FG Münster 11.4.2014, 4 K 635/14 Kg

Für ein Kind, das ein sog. dua­les Stu­dium ab­sol­viert, ist bis zum Ab­schluss des Stu­di­ums Kin­der­geld zu gewähren. Das Stu­dium kann auch trotz ei­nes Um­fangs der Be­schäfti­gung von mehr als 20 Stun­den pro Wo­che kin­der­geld­recht­lich begüns­tigt sein, wenn es sich um ein Aus­bil­dungs­dienst­verhält­nis han­delt.

Der Sach­ver­halt:
Der Sohn des Klägers be­gann nach sei­nem Ab­itur mit ei­ner Be­rufs­aus­bil­dung zum In­dus­trie­kauf­mann. Ent­spre­chend der Stel­len­aus­schrei­bung nahm er par­al­lel hierzu ein Ba­che­lor-Stu­dium im Stu­di­en­gang "Busi­ness Ad­mi­nis­tra­tion" auf. Die­ses setzte er nach be­stan­de­ner Prüfung zum In­dus­trie­kauf­mann fort und ar­bei­tete da­ne­ben 24 Stun­den wöchent­lich in sei­nem Aus­bil­dungs­be­trieb (sog. dua­les Stu­dium). Die Tätig­keit und die Stu­di­en­ver­an­stal­tun­gen wa­ren zeit­lich und in­halt­lich auf­ein­an­der ab­ge­stimmt.

Für die Zeit nach Ab­schluss der Prüfung zum In­dus­trie­kauf­mann lehnte die be­klagte Fa­mi­li­en­kasse den An­trag auf Fest­set­zung des Kin­der­gel­des ab. Das Stu­dium sei nicht begüns­tigt, weil der Sohn des Klägers eine Be­schäfti­gung mit ei­ner Ar­beits­zeit von mehr als 20 Stun­den pro Wo­che ausübe. Der Kläger ist dem­ge­genüber der An­sicht, dass auch ein dua­ler Stu­di­en­gang grundsätz­lich nach der Dienst­an­wei­sung der Fa­mi­li­en­kasse als Be­rufs­aus­bil­dung im Sinne des Ge­set­zes zu berück­sich­ti­gen sei. Dies gelte auch dann, wenn die wöchent­li­che Ar­beits­zeit mehr als 20 Stun­den be­trage.

Das FG gab der Klage statt. Die Re­vi­sion zum BFH wurde we­gen grundsätz­li­cher Be­deu­tung der Rechts­sa­che zu­ge­las­sen.

Die Gründe:
Die Fa­mi­li­en­kasse ist ver­pflich­tet, zu Guns­ten des Klägers für des­sen Sohn auch für die Zeit nach Ab­schluss der Prüfung zum In­dus­trie­kauf­mann Kin­der­geld fest­zu­set­zen.

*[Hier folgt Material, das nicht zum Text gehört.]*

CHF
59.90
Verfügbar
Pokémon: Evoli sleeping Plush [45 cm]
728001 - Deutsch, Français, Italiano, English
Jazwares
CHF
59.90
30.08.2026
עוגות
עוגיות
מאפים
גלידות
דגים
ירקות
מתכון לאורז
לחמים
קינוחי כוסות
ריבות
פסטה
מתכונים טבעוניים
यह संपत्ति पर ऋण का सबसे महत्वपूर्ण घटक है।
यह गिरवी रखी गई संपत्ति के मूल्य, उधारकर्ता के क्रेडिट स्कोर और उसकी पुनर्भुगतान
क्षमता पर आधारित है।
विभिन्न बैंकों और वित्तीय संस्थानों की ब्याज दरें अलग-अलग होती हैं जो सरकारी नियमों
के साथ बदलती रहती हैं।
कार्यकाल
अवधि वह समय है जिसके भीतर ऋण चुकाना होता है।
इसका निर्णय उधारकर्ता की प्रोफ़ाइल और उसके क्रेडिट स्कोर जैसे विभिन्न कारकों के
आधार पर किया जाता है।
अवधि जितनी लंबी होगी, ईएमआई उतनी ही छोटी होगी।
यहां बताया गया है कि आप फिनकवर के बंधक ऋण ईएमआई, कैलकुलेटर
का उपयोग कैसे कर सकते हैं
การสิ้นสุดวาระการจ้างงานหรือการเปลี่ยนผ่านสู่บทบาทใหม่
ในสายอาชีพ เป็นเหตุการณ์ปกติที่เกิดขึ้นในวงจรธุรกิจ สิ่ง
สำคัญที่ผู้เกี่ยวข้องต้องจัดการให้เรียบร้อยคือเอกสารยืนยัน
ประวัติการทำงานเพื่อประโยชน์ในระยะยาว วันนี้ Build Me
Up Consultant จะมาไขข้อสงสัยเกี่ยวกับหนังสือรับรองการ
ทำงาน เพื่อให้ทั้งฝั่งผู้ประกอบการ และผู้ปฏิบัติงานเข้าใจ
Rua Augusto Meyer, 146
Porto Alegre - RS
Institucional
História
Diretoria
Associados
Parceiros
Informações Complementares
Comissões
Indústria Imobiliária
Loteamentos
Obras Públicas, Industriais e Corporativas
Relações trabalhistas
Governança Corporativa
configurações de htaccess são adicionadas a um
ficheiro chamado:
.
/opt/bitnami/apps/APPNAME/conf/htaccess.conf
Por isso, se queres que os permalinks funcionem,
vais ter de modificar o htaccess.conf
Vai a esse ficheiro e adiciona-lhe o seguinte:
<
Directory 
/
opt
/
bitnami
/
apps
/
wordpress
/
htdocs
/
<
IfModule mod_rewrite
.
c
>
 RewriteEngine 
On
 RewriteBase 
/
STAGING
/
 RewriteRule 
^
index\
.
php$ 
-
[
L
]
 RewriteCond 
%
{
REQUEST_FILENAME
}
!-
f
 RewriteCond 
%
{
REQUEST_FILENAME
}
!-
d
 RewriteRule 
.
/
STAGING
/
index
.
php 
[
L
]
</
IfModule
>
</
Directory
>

Der Sohn des Klägers hat zwar mit der be­stan­de­nen Ab­schlussprüfung zum In­dus­trie­kauf­mann eine erst­ma­lige Be­rufs­aus­bil­dung ab­ge­schlos­sen. Al­ler­dings be­fin­det er sich auch über die­sen Zeit­punkt hin­aus in ei­ner Be­rufs­aus­bil­dung i.S.v. § 32 Abs. 4 S. 1 Nr. 2 Buchst. a EStG. Er war und ist Stu­dent und strebt den Ab­schluss als Ba­che­lor an. Dass er in­so­weit kei­nem Voll­zeit-Stu­dium nach­geht, son­dern nur an zwei Ta­gen in der Wo­che die Be­rufs­aka­de­mie be­sucht, ist für die An­nahme ei­ner Be­rufs­aus­bil­dung im kin­der­geld­recht­li­chen Sinne un­schädlich. Der Tat­be­stand der Be­rufs­aus­bil­dung i.S.v. § 32 Abs. 4 S. 1 Nr. 2 Buchst. a EStG setzt nicht vor­aus, dass die Vor­be­rei­tung auf den künf­ti­gen Be­ruf die Ar­beits­kraft des Kin­des über­wie­gend be­an­sprucht.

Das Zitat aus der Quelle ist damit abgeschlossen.